• Page-level text extractions:
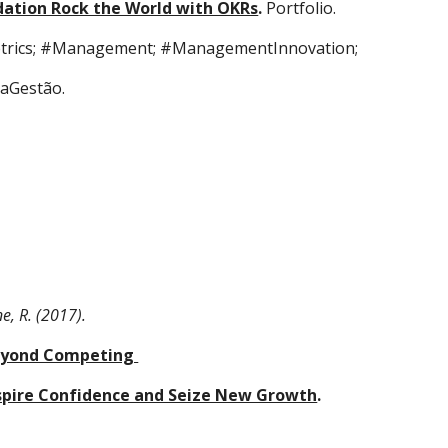
dation Rock the World with OKRs
. 
Portfolio. 
trics; #Management; #ManagementInnovation; 
aGestão.
e, R. (2017).
Beyond Competing 
nspire Confidence and Seize New Growth
.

• TASK ITEM:
None of the pictures belongs in the answer, but all the entries must be repeated exactly.

• OUTPUT:
dation Rock the World with OKRs
. 
Portfolio. 
trics; #Management; #ManagementInnovation; 
aGestão.
e, R. (2017).
Beyond Competing 
nspire Confidence and Seize New Growth
.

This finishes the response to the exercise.